Dica de Filme

Gangues de Nova Iorque
2002
Direção: Martin Scorsese


Este filme é superlativo em muitos aspectos. Primeiro, até hoje, mostra-se como uma das obras máximas do mestre Scorsese, ficando ali, só alguns degraus abaixo de "Taxi Driver", "Touro Indomável" e "Os Bons Companheiros" (o que, convenhamos, já seria algo extraordinário). Mas, o cineasta vai além, e nos presenteou com uma história bem forte, interpretada por um elenco primoroso, com uma narrativa de encher os olhos. Dessa safra recente de filmes do diretor, sem dúvida, "Gangues de Nova Iorque" é o melhor.

Pra fazer uma obra assim, Scorsese simplesmente mostrou o que sabia fazer de melhor. Pra começo de conversa, utiliza sua grande "paixão", a cidade de Nova Iorque, para ambientar as várias formas de violência. Só que ele não se limitou a falar de uma máfia recente, indo até os primórdios da região, mostrando aquilo que poderia ter sido a raiz de toda a violência que ainda hoje é marca registrada da cidade. Nisso, vislumbramos o início de verdadeiras gangues rivais, com suas rixas, seus códigos de honra, seus embates nas ruas, seus dribles para subornar e escapar da lei.

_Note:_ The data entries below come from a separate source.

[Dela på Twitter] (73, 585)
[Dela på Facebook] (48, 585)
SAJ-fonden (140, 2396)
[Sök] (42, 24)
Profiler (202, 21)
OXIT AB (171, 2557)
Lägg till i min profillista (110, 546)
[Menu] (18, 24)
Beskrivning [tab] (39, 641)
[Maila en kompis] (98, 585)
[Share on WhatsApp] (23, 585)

É nesse contexto que somos apresentados aos "Nativos" e aos "Coelhos Mortos", grupos que sempre viveram é pé de guerra. E é num desses embates decisivos que o líder dos "Coelhos Mortos" é morto pelo chefe dos "Nativos", Cutting, o Açougueiro. A partir de então, um grupo passa a viver ainda mais na marginalidade, enquanto o outro toma conta do lugar, instituindo até uma data comemorativa em homenagem ao dia em que derrotaram seus adversários. O filho do líder dos "Coelhos Mortos" sobrevive, e, voltando anos depois, busca vingança.

Só os primeiros minutos que apresentam essa pequena parte da história mostram o porquê de Scorsese ser considerado um gênio da sétima arte. Com muito domínio de câmera, ele consegue construir um enredo envolvente e muito brutal ao mesmo tempo. A cena da luta entre as gangues é extremamente bem filmada, com edição e trilha sonora fazendo da sequência uma das melhores dos filmes do diretor. O destaque também fica por conta da dupla de atores que contracenam juntos nesse momento: Daniel Day-Lewis e Liam Neeson.

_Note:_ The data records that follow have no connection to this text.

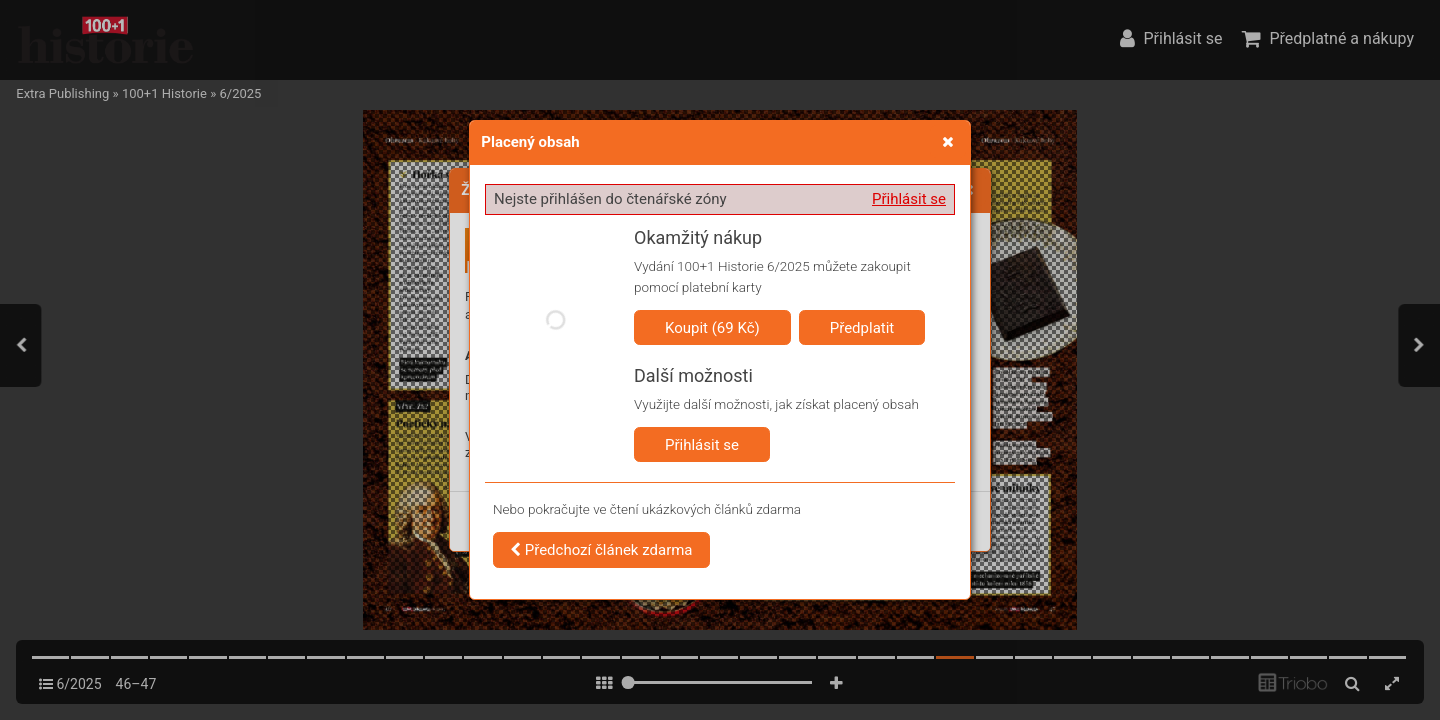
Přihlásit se (909, 199)
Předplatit (862, 328)
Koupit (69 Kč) (712, 328)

A partir desse início, o filme vai se concentrar na volta de Amsterdam, após sair de um orfanato, e dos jogos de poder que passam a dominar Nova Iorque cada vez mais, com gangues rivais se matando nas ruas, a polícia fingindo que reprime e os políticos ganhando com isso. Por sinal, esta é uma das produções com maior crítica social de Scorsese, o que chega a ser uma grata novidade, pois, não há nada forçado ou panfletário nesse sentido. Vemos bastante corrupção em tela,  tudo muito revoltante, mas, com especial destaque para os desmandos políticos.

Porém, é grande atrativo da produção é mesmo o conjunto. A narração é tão fruída que nas duas primeiras horas, o espectador praticamente não sente o tempo passar. Após isso, é verdade, o filme tem uns 15 minutos em que a história "trava" um pouco, mas, acaba sendo necessário para a trama, pois, tudo converge para o impressionante embate final. Embate esse que expõe, claramente, que os verdadeiros vilões não são as gangues, e sim, quem está supostamente ao lado da lei. Brilhante conclusão de um brilhante filme.




Não obstante, temos ótimos personagens. Amsterdam, ao mesmo tempo que quer vingança, também se sente atraído em ficar no mundo de Cutting, sendo seu braço direito, ao passo que este se mostra um tremendo antagonista, frio e extremamente violento, cujas ações provocam fascínio e medo em doses iguais. Não é preciso dizer, pois, que Daniel Day-Lewis e Leonardo DiCaprio entregam interpretações excelentes, com especial destaque para o primeiro, numa encarnação completamente insana. O restante do elenco não faz feio, em especial, Cameron Diaz, num de seus melhores papéis.

"Gangues de Nova Iorque" é, em linhas gerais, um atestado. Um atestado de que o cinema pode, quando quer, contar uma boa história, de maneira formidável, com narrativas, diálogos e interpretações incríveis, e ainda ter boas doses de crítica social (que aqui expõe todo o racismo e xenofobia de quem se diz patriota, mas, que não passa de um perfeito ignorante). Com todos esses predicados, não tem como não deixar de louvar Martin Scorsese, e reverenciá-lo como o mestre que é. Simples assim.